A sorte está lançada

A recepcionista me levou até uma antessala sem janelas e me disse para aguardar. Lá já estava uma moça de aparência comum, nem feia nem bonita, vestido escuro, casaco de chenille cinza. E brincos de pérolas. Sim, delicados brincos de pérolas.

- Bom dia - saudei, sentando-me no único sofá do recinto, na extremidade oposta à dela, em frente à porta da sala do Ministro.

- Bom dia - respondeu, ar vagamente inquieto, como que a pensar se ainda iria chegar mais gente e onde iriam se instalar. E depois me encarando, muito séria:

- O senhor tem horas?

Fiz um gesto evasivo.

- Perdão... não sei se é nova aqui, mas não nos permitem ter relógios. Nada que marque o tempo. Não me lembro de ter visto um sequer, desde que cheguei.

- Sem relógios - disse ela, ar ressentido - numa sala sem janelas de um prédio sem janelas. Com iluminação artificial para que não se saiba se é dia ou se é noite.

- Bem, certamente era dia quando entrei no prédio - retruquei, tentando parecer despreocupado.

- E quanto tempo demora para que o Ministro chame? Tem alguma ideia? Parece-me estar aqui há horas!

Balancei negativamente a cabeça.

- Não tenho ideia. É a primeira vez que sou chamado pelo Ministro. Recebi uma intimação pelos Correios. Algo a ver com o artigo 77.

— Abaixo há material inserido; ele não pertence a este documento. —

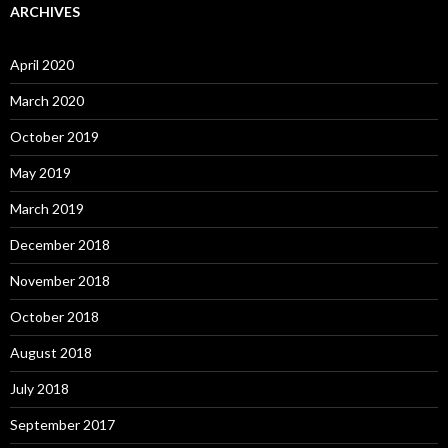
ARCHIVES
April 2020
March 2020
October 2019
May 2019
March 2019
December 2018
November 2018
October 2018
August 2018
July 2018
September 2017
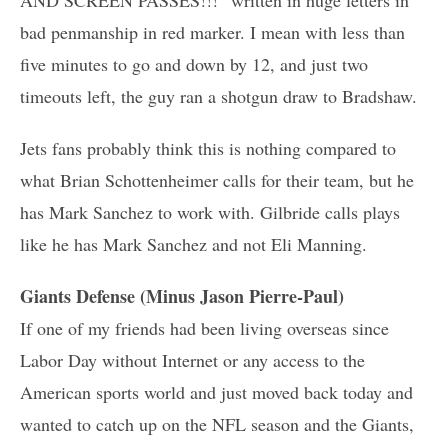
bad penmanship in red marker. I mean with less than
five minutes to go and down by 12, and just two
timeouts left, the guy ran a shotgun draw to Bradshaw.
Jets fans probably think this is nothing compared to
what Brian Schottenheimer calls for their team, but he
has Mark Sanchez to work with. Gilbride calls plays
like he has Mark Sanchez and not Eli Manning.
Giants Defense (Minus Jason Pierre-Paul)
If one of my friends had been living overseas since
Labor Day without Internet or any access to the
American sports world and just moved back today and
wanted to catch up on the NFL season and the Giants,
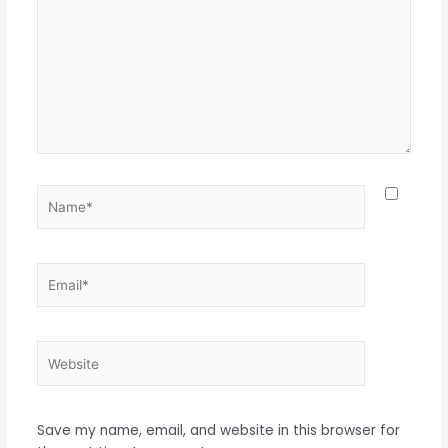
Name*
Email*
Website
Save my name, email, and website in this browser for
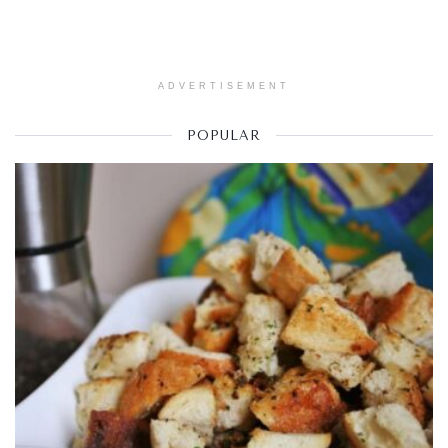
ADVERTISEMENT
POPULAR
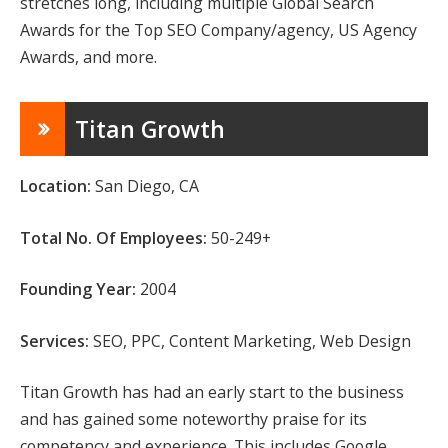
stretches long, including multiple Global Search
Awards for the Top SEO Company/agency, US Agency
Awards, and more.
Titan Growth
Location:
San Diego, CA
Total No. Of Employees:
50-249+
Founding Year:
2004
Services:
SEO, PPC, Content Marketing, Web Design
Titan Growth has had an early start to the business
and has gained some noteworthy praise for its
competency and experience. This includes Google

- Artigo 77? - Ela me olhou surpresa. - Também fui chamada com base nele!

Nos olhamos novamente, agora sob um novo ângulo. Ela estendeu as mãos, pequenas e delicadas em minha direção. Eu as tomei entre as minhas e elas estavam frias. O rosto dela deixava entrever uma forte emoção, que palavras não seriam capazes de exprimir.

- Então é você... - consegui dizer a custo.

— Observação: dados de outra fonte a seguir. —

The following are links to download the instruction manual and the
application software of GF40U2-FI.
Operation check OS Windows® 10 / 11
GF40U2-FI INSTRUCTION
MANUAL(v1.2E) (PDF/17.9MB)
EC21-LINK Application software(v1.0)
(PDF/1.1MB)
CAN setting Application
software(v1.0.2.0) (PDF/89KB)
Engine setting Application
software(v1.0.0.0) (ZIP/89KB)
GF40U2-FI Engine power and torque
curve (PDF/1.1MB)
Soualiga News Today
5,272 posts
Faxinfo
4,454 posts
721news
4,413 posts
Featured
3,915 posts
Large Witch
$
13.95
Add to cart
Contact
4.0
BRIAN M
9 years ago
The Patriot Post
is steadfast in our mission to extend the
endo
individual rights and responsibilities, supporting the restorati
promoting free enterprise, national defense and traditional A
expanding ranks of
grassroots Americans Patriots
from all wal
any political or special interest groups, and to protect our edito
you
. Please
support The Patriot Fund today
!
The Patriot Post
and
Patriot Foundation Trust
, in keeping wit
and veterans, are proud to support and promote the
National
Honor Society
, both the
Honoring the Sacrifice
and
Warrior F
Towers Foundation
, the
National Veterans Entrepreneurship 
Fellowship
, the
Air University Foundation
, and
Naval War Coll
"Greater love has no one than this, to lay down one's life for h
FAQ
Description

- Eu acho que sim... - disse ela - creio que sou eu.

- O que será de nós? - Senti meus olhos marejarem.

Ela retirou suas mãos das minhas e abriu a carteira de couro cinza que estava em seu colo. Puxou um lenço e me entregou, sem dizer palavra. Enxuguei os olhos.

- Eles nos mandarão de volta, mais uma vez - prossegui, sentindo o peso da derrota sobre meus ombros. - Eu não quero voltar.

- Ninguém quer voltar - disse ela, em tom decidido. - Quero avançar, não voltar para trás.

- Mas o Regulamento... - comecei a dizer.

- Ao inferno com o Regulamento - ela interrompeu-me. - Se alguém nas Esferas Superiores cometeu um erro, não cabe a mim ou a você pagar por isso!

A porta da sala do Ministro abriu-se e era ele próprio quem nos encarava, sorrindo um sorriso triste.

- Vocês formam um belo casal - declarou, com sua voz profunda.

E como não nos animássemos, conclamou:

- Venham! Temos planos para vocês!

Erguemo-nos. Estendemos a mão um para o outro, e de mãos dadas, entramos no gabinete.

Com ar de satisfação, o Ministro viu-nos entrar. Em seguida, fechou a porta atrás de nós.